Em um espaço repleto de livros e documentos antigos que carregam a memória de Porto Alegre, crianças negras estão aprendendo sobre a sua ancestralidade. Entre atividades com nomes que fazem alusão às línguas africanas, os pequenos de até 14 anos descobrem o poder da educação afrocentrada. É o projeto político-pedagógico Kilombinho de Verão, promovido pela Associação Mães Pretas, com apoio da Secretaria de Cultura da Capital, e que ocorre até sexta-feira no Arquivo Histórico Moysés Vellinho.
Lá a brincadeira é garantida, e a reflexão também. Mãos na terra, na massa e no papel marcam as oficinas realizadas pela iniciativa. Já em sua terceira edição, o Kilombinho de Verão tem como objetivo, além de fortalecer vínculos, promover a representatividade, auxiliando na construção da autoestima e identidade racial das crianças, que são filhas de mães da associação.
Eles não vão crescer achando que o negro vale menos, como eu cresci pensando
VERA SANTOS
Arquivista do Arquivo Histórico Moysés Vellinho e apoiadora do projeto.
Essência
É a segunda vez que o projeto é recebido no Arquivo Histórico, e a sua realização teve apoio da arquivista Vera Santos, que entende na pele a importância desse tipo de ação:
— Eu, enquanto criança negra, não tive essa oportunidade. Eles (as crianças) não vão crescer achando que o negro vale menos, como eu cresci pensando, e vão ser disseminadores dessa nova perspectiva.
“Balança, balança, joga o dread, joga o black, joga a trança.” Ao som de Tem Preto no Sul, do coletivo Poetas Vivos, João Henrique, nove anos, e Laura Betina, 14, se divertem enquanto dançam com os amigos. Em outra sala, Beatriz, oito anos, e Nyanga, sete, pintam máscaras africanas.
Beatriz participa do projeto desde a sua primeira edição, que foi realizada no Quilombo do Sopapo, no bairro Cristal, em 2023. Ela relata que a animação é tanta para o início das atividades, que é difícil conter a ansiedade:
— Teve uma vez que eu quase não consegui dormir, porque estava muito ansiosa para vir. Eu tenho muitos amigos aqui e gosto de todas as oficinas.
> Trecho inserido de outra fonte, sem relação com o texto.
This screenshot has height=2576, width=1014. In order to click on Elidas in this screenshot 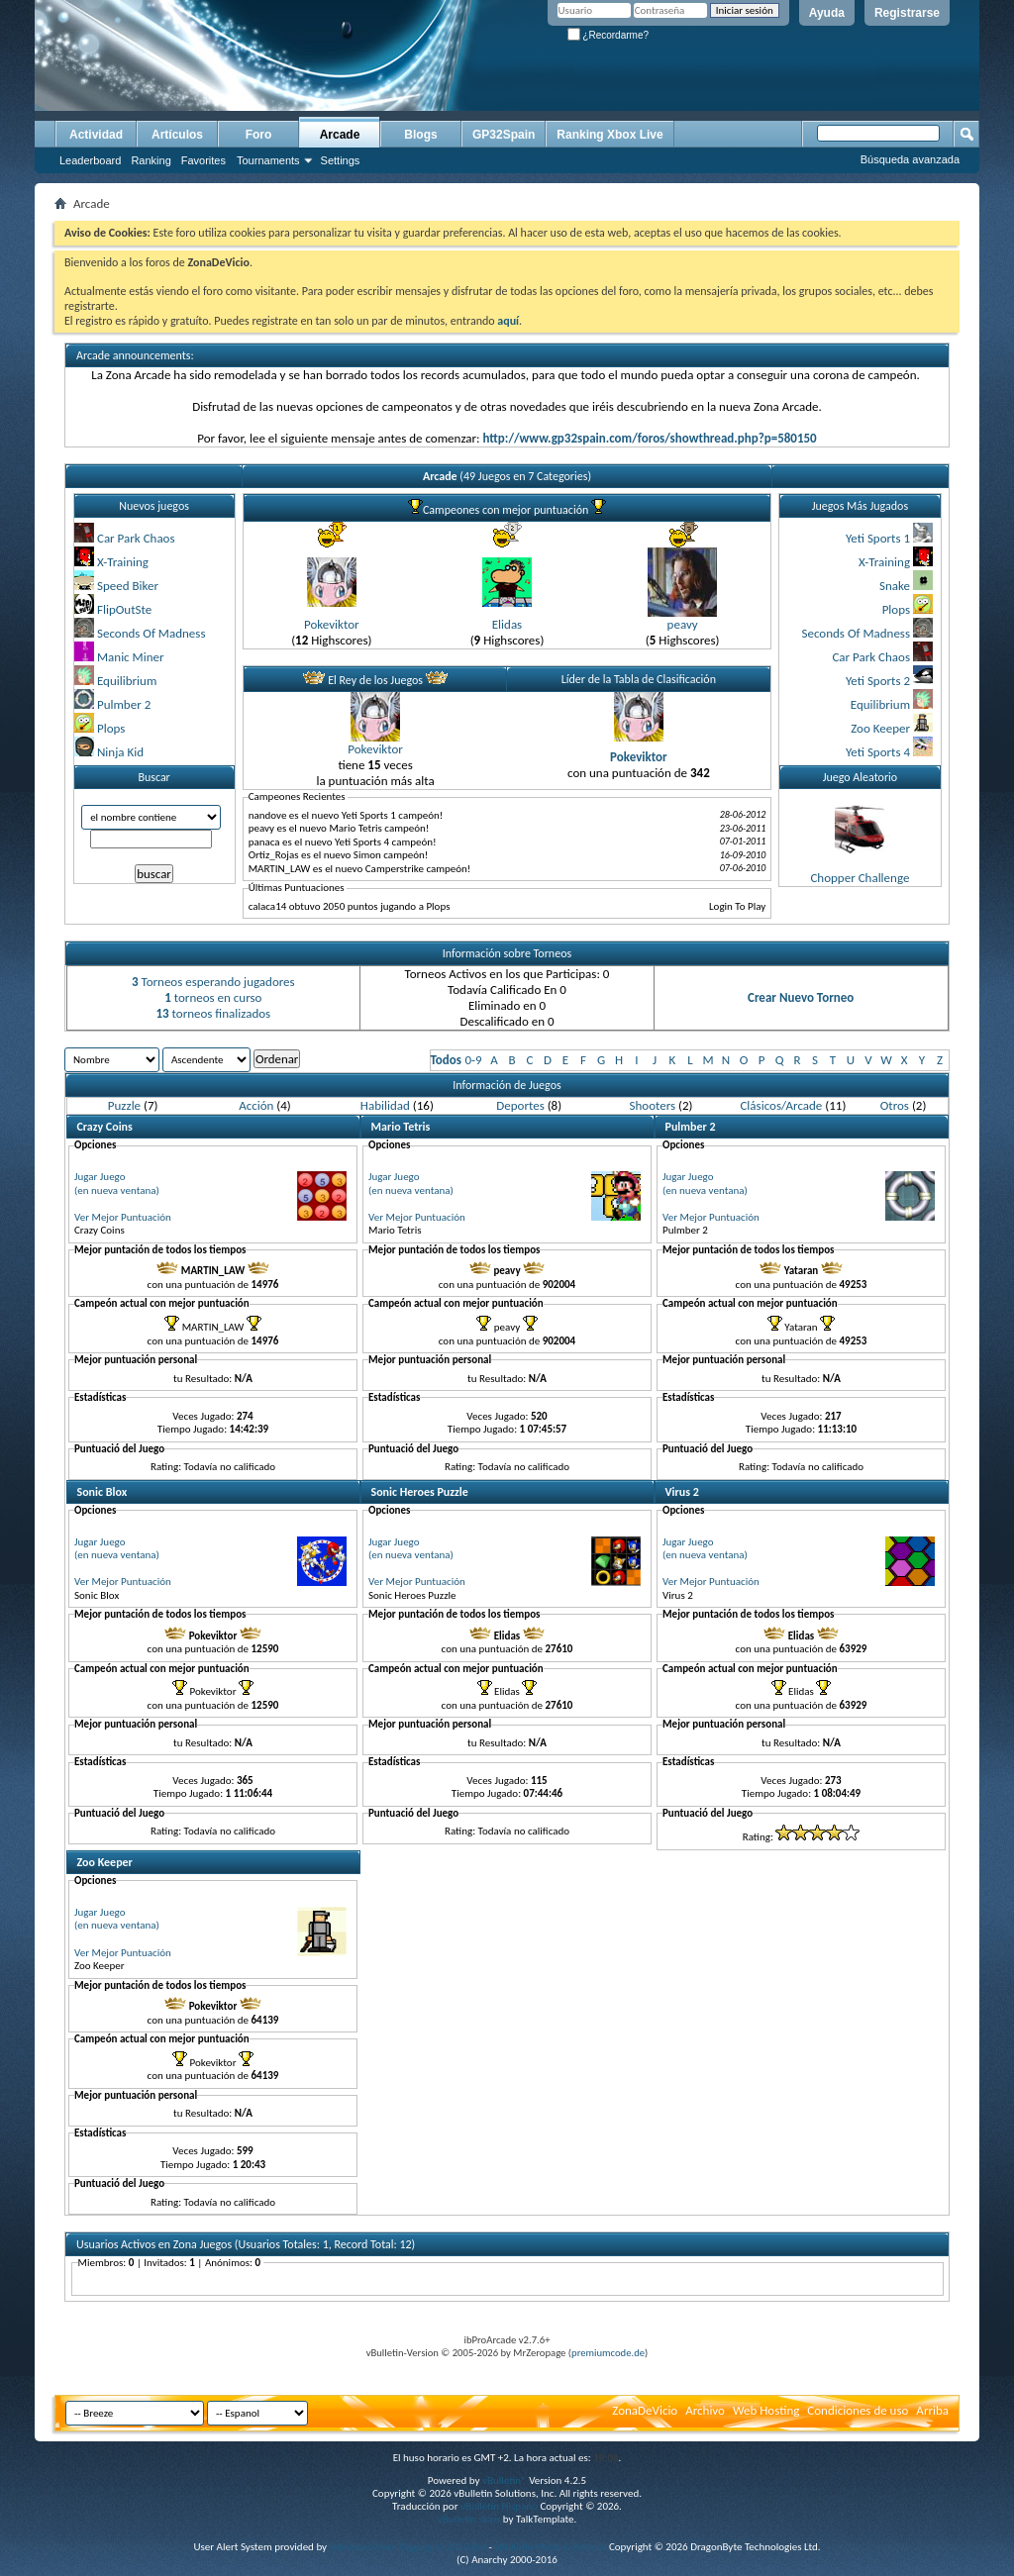 , I will do `click(507, 624)`. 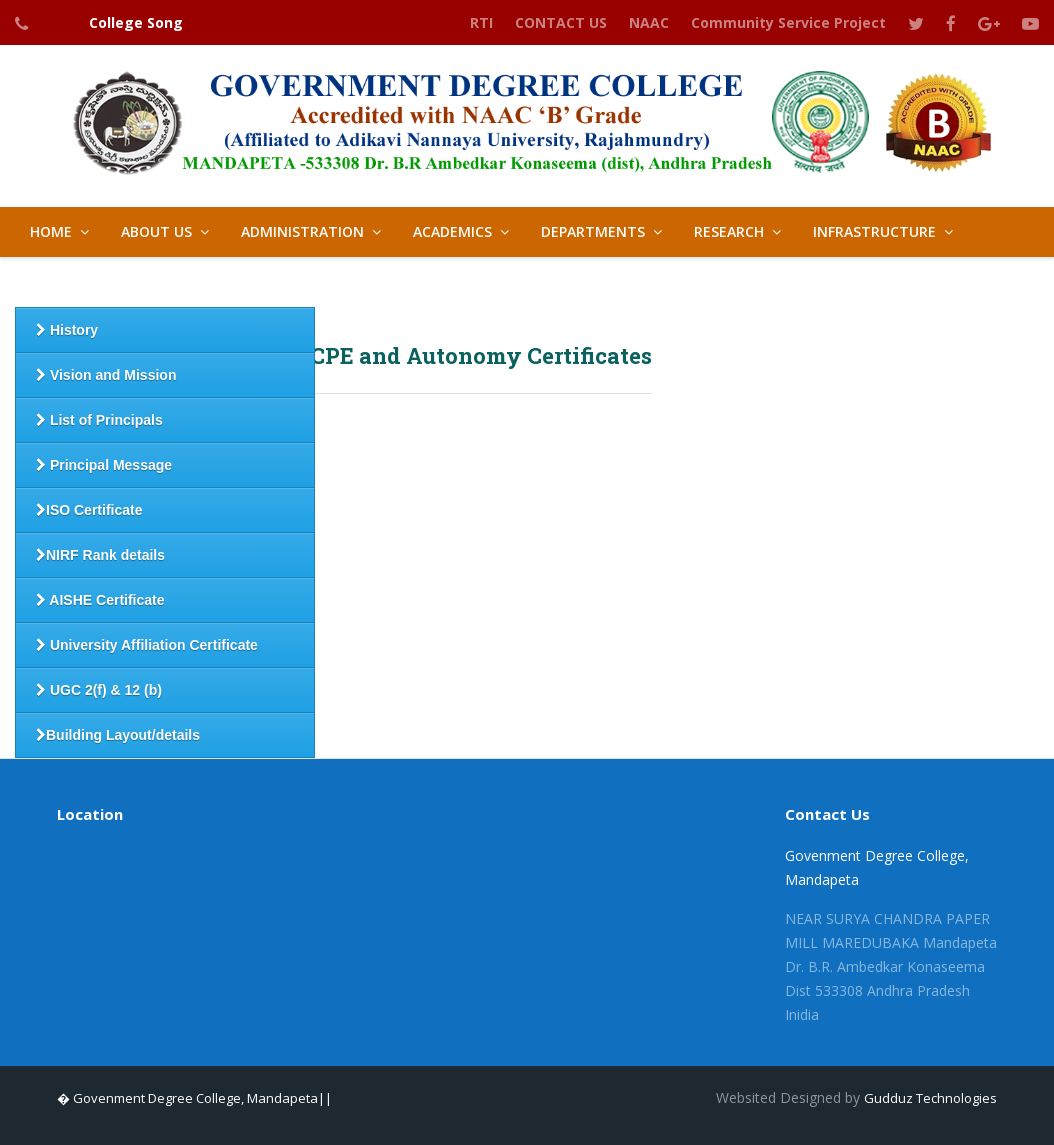 The image size is (1054, 1145). What do you see at coordinates (930, 1098) in the screenshot?
I see `Gudduz Technologies` at bounding box center [930, 1098].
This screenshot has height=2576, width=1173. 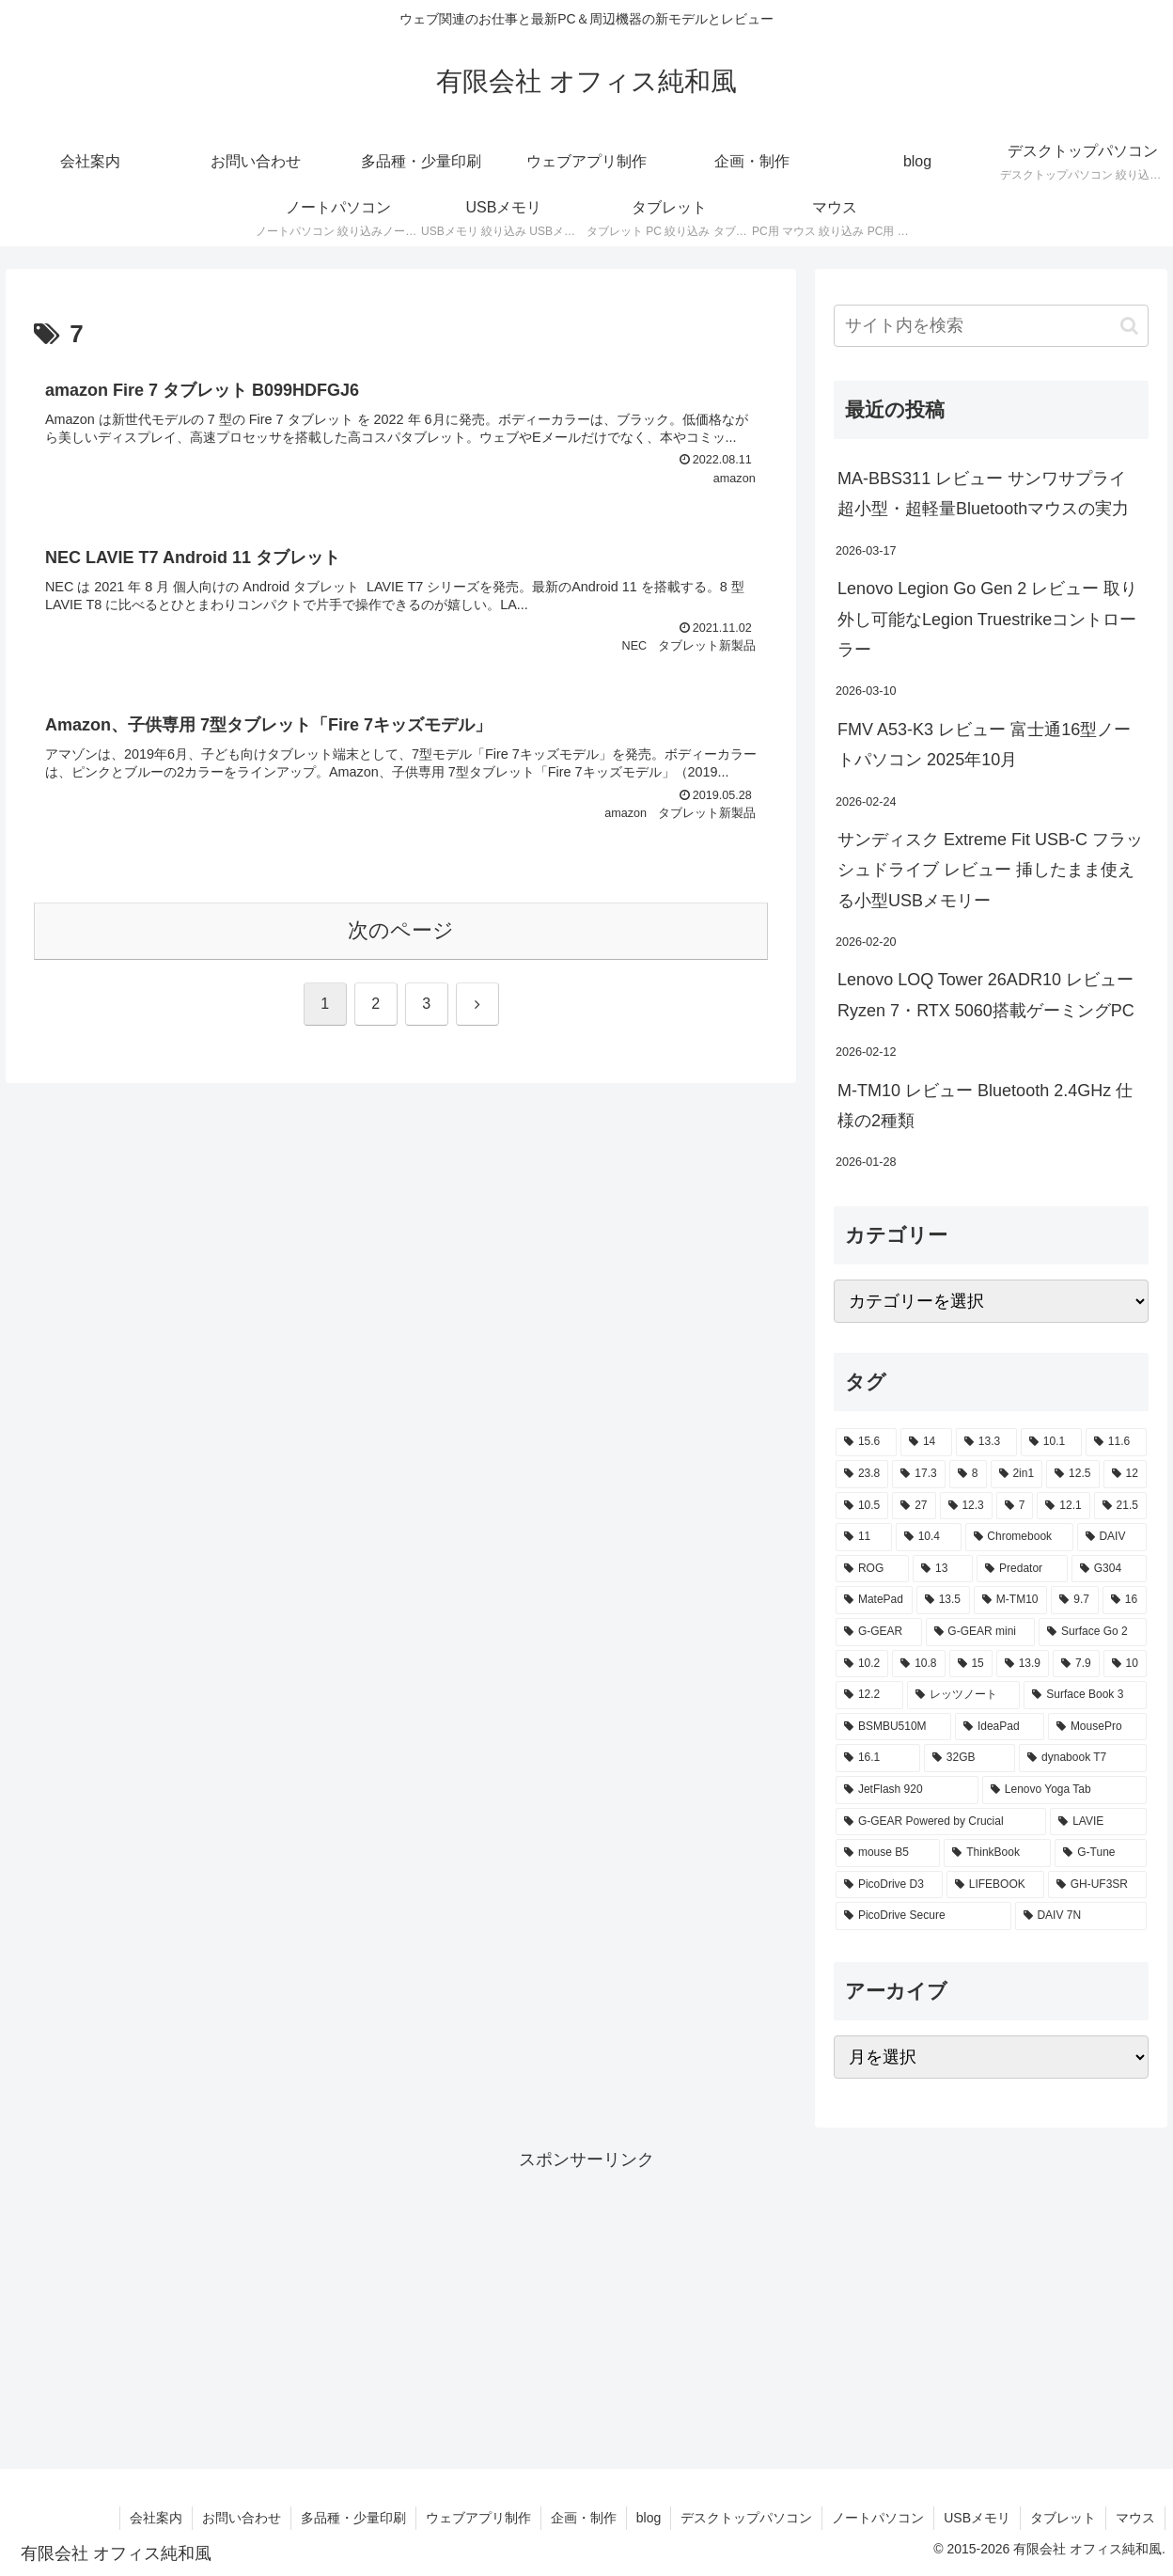 I want to click on [ThinkBook (2個の項目)], so click(x=997, y=1853).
A que eu mais gostei foi a Ajeum.
Ajeum é, na língua iorubá, uma palavra que significa o ato de comer juntos, em comunidade, e foi utilizada para denominar a oficina de culinária. Para a presidente da Associação Mães Pretas e organizadora do projeto, Adriana Centeno, intitular as atividades com palavras de origem africana cria uma atmosfera de representatividade:
– A nomenclatura também traz a centralidade africana. Todas as coisas aqui são interligadas propositalmente, para construir uma teia e mostrar que tudo repercute junto.
Próximos passos
Outra coisa que não é por acaso é a data em que a iniciativa ocorre. Todos os anos, o projeto é realizado em janeiro, no verão, durante as férias escolares, para entreter e, de certa forma, preparar as crianças para os desafios que vão enfrentar nos próximos períodos.
– Ao longo do ano, eles (as crianças) vão enfrentar muitas violências. Muitas vezes, são os únicos negros nos espaços em que ocupam. Então, queremos que eles sejam como pontas de lança para lidar com essas dificuldades e questionar atitudes no cotidiano – explica Adriana.
Por mais que as atividades sejam gratuitas, os profissionais envolvidos no projeto são remunerados. Neste ano, os monitores tiveram três meses de formação para organizar e aprofundar as propostas das ações, além de impulsionar a perspectiva da afro-referência. As inscrições foram realizadas por meio de um edital, disponibilizado para as participantes da Associação Mães Pretas. No ano que vem, uma das vontades das organizadoras é abrir algumas vagas para o público em geral, mas, para isso, vão precisar de mais investimentos.
— Na primeira edição, eram 20 crianças. Nesta de agora, já são 50. Nós sempre pensamos em melhorias e no reconhecimento dos profissionais que se engajam tanto com a proposta. Em 2026, esperamos dar conta das expectativas — diz a organizadora.
A expectativa, que também é alimentada pelas famílias participantes, é de cada vez mais auxiliar crianças negras a serem autoconfiantes e a reconhecerem suas origens. Mas, no fim, o projeto não ajuda só os pequenos. A própria Adriana se sente beneficiada pela iniciativa que, segundo ela, ressignifica sua infância.
– Eu, quando vivencio esse projeto, percebo uma cura da minha criança interior, que não teve essa oportunidade de reflexão – finaliza.